A word-for-word repetition of all the entries is required.

··········

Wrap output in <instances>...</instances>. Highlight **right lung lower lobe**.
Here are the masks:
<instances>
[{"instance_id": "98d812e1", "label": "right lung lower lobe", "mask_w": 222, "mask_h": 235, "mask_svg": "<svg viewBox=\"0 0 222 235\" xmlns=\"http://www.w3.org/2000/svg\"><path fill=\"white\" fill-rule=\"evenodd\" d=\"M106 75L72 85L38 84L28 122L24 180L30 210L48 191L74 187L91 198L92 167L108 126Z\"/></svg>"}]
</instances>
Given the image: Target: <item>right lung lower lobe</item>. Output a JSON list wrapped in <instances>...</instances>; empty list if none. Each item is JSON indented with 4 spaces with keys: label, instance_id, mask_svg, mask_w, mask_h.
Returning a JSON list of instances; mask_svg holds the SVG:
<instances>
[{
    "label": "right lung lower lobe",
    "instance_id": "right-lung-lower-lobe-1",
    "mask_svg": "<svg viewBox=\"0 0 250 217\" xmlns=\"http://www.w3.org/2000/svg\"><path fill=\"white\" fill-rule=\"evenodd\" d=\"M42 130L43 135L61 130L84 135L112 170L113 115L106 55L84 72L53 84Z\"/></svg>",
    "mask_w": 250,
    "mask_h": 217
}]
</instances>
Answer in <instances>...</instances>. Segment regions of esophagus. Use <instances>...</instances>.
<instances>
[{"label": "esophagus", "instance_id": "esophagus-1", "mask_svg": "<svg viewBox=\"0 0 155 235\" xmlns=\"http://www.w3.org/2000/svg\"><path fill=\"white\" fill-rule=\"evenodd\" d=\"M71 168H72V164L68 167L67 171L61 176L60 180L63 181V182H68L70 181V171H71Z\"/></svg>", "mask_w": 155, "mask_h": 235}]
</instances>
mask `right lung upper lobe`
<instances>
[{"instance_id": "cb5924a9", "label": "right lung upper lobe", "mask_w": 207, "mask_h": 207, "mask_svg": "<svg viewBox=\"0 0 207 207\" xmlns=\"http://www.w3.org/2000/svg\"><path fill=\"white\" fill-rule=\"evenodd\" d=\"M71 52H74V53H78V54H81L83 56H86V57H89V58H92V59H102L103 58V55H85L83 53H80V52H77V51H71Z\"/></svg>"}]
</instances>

··········

Result of the task:
Wrap output in <instances>...</instances>. Highlight **right lung lower lobe**.
Here are the masks:
<instances>
[{"instance_id": "98d812e1", "label": "right lung lower lobe", "mask_w": 222, "mask_h": 235, "mask_svg": "<svg viewBox=\"0 0 222 235\" xmlns=\"http://www.w3.org/2000/svg\"><path fill=\"white\" fill-rule=\"evenodd\" d=\"M106 75L72 85L38 84L28 122L24 180L30 210L48 191L74 187L91 198L92 167L108 126Z\"/></svg>"}]
</instances>
Given the image: Target: <item>right lung lower lobe</item>. Output a JSON list wrapped in <instances>...</instances>; empty list if none. Each item is JSON indented with 4 spaces with keys: label, instance_id, mask_svg, mask_w, mask_h.
Returning a JSON list of instances; mask_svg holds the SVG:
<instances>
[{
    "label": "right lung lower lobe",
    "instance_id": "right-lung-lower-lobe-1",
    "mask_svg": "<svg viewBox=\"0 0 250 217\" xmlns=\"http://www.w3.org/2000/svg\"><path fill=\"white\" fill-rule=\"evenodd\" d=\"M42 130L43 135L61 130L84 135L112 170L113 115L106 55L84 72L53 84Z\"/></svg>",
    "mask_w": 250,
    "mask_h": 217
}]
</instances>
Answer in <instances>...</instances>. Segment regions of esophagus. Use <instances>...</instances>.
<instances>
[{"label": "esophagus", "instance_id": "esophagus-1", "mask_svg": "<svg viewBox=\"0 0 155 235\" xmlns=\"http://www.w3.org/2000/svg\"><path fill=\"white\" fill-rule=\"evenodd\" d=\"M71 168H72V164L68 167L67 171L61 176L60 180L63 181V182H68L70 181V171H71Z\"/></svg>", "mask_w": 155, "mask_h": 235}]
</instances>
mask `right lung upper lobe`
<instances>
[{"instance_id": "cb5924a9", "label": "right lung upper lobe", "mask_w": 207, "mask_h": 207, "mask_svg": "<svg viewBox=\"0 0 207 207\" xmlns=\"http://www.w3.org/2000/svg\"><path fill=\"white\" fill-rule=\"evenodd\" d=\"M71 52H74V53H78V54H81L83 56H86V57H89V58H92V59H102L103 58V55H85L83 53H80V52H77V51H71Z\"/></svg>"}]
</instances>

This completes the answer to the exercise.